Sementara itu, menitipkan fakir miskin, bisa dimaknai supaya umat muslim memiliki perhatian atas orang-orang miskin, mengasihi mereka yang hidupnya serba kekurangan. Mereka berhak mendapatkan zakat atau sedekah dari orang yang lebih mampu.
Nah, keberadaan mereka itu mengiringi perkembangan Kota Wali dari awal perkembangannya hingga saat ini. Negara memberi amanat atas orang-orang fakir dan miskin dalam pasal 34 UUD 1945 ayat 1, "Fakir miskin dan anak-anak yang terlantar dipelihara oleh negara". Hanya saja, kedudukan UU tersebut tidak sesakral wasiat Kanjeng Sinuhun Sunan Gunung Jati. Definisi orang-orang miskin kemudian mengalami penyempitan makna, menjadi pengemis.

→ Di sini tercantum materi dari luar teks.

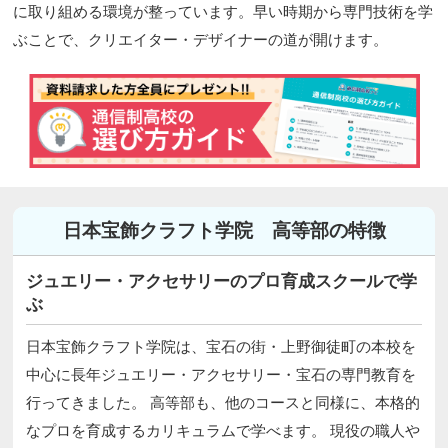
に取り組める環境が整っています。早い時期から専門技術を学
ぶことで、クリエイター・デザイナーの道が開けます。
日本宝飾クラフト学院 高等部の特徴
ジュエリー・アクセサリーのプロ育成スクールで学
ぶ
日本宝飾クラフト学院は、宝石の街・上野御徒町の本校を
中心に長年ジュエリー・アクセサリー・宝石の専門教育を
行ってきました。 高等部も、他のコースと同様に、本格的
なプロを育成するカリキュラムで学べます。 現役の職人や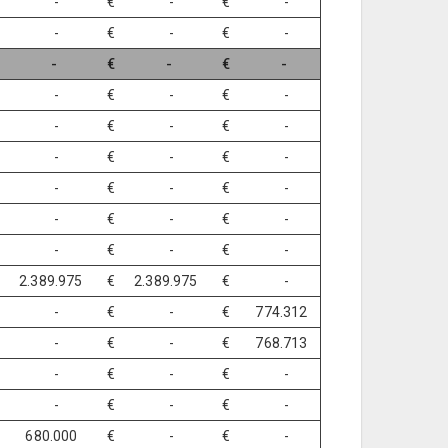
€ -
€ -
€ -
€ -
€ -
€ -
€ -
€ -
€ -
€ -
€ -
€ -
€ -
€ -
€ -
€ -
€ -
€ -
€ -
€ -
€ -
€ -
€ -
€ -
€ -
€ -
€ -
 2.389.975
€ 2.389.975
€ -
€ -
€ -
€ 774.312
€ -
€ -
€ 768.713
€ -
€ -
€ -
€ -
€ -
€ -
 680.000
€ -
€ -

Ada yang berpendapat bahwa Isun Nitip Tajug lan Fakir Miskin murni perkataan dari seorang kemit (penjaga makam Sunan Gunung Jati). Tetapi mungkin juga bahwa ungkapan itu betul-betul perkataan Sunan Gunung Jati, hanya saja tidak pernah tertuliskan. Faktanya, kita tahu bahwa ada banyak ungkapan atau cerita yang hanya berkembang secara lisan (oral tradition) tanpa memiliki catatan tertulisnya. Titik persoalannya, bukan pada siapa yang mengatakannya melainkan apa isi perkataannya, dengan kalimat lain dampak sosial yang ditimbulkan dari ungkapan itu.

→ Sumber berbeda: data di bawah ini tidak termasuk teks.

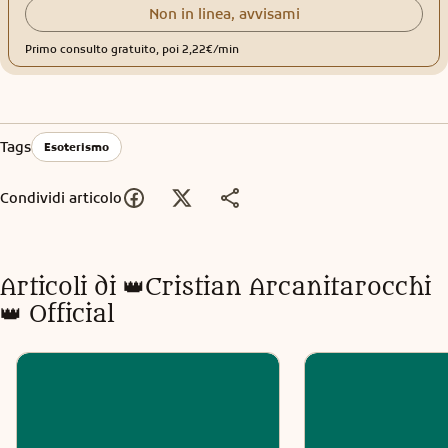
Non in linea, avvisami
Primo consulto gratuito, poi 2,22€/min
Tags
Esoterismo
Condividi articolo
Articoli di
👑Cristian Arcanitarocchi
👑 Official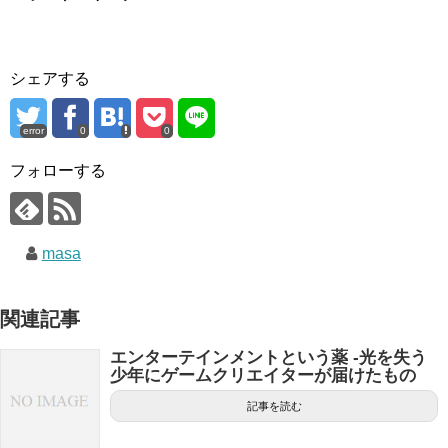
シェアする
error
0
0
フォローする
masa
関連記事
エンターテインメントという薬 -光を失う
少年にゲームクリエイターが届けたもの
記事を読む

Kearifan Lokal atau Ketidakarifan Lokal
Kebudayaan pada setiap wujudnya menyimpan berribu kearifan lokal. Kearifan lokal sangat mujarab untuk menangkal atau menyaring tindakan destruktif, tindakan amoral, pengaruh negatif dari luar, atau segala yang bertentangan dengan agama atau budaya. Kearifan lokal tetap terpelihara karena bernilai baik. Tetapi dalam kebudayaan juga terdapat ketidakarifan lokal. Isun Nitip Tajug lan Fakir Miskin bernilai baik hanya pada satu sisi, dan pada sisi yang lainnya perlu diuji lagi. Perlu juga diketemukan konteks yang melatarinya, karena hal itu terikat oleh ruang budaya dan waktu.
Kini ungkapan menitipkan masjid dan fakir miskin terus dikukuhkan dan dipribumikan, hingga menyebar luas menyentuh alam bawah sadar bagi siapa pun yang mendengarnya. Bagi yang meyakininya akan memperoleh kekuatan dan jalan hidupnya akan dimudahkan; bagi yang meragukannya tidak mendapatkan apa-apa atau bahkan kutukan (celaka).
Konon katanya, jika ingin cita-citanya terwujud, harapannya kelakon 'tercapai', perlu berikhtiar dengan berziarah ke makam Sunan Gunung Jati terutama di bulan Mulud, untuk melakukan ritual suci atau sekedar bertawasul. Namun, tidak mudah untuk sampai ke hadapan makam Kanjeng Sinuhun. Salah satu syarat yang harus dipenuhi yaitu membawa sebanyak mungkin uang receh, atau beberapa lembar uang pecahan kecil. Siapa pun yang meminta harus diberi, tidak boleh seorang pun ditolak. Jika di antara mereka merasa tidak senang karena yang diterima terlalu kecil atau memberinya setengah ikhlas, maka akan menjadi penghalang bagi cita-cita orang yang memberinya.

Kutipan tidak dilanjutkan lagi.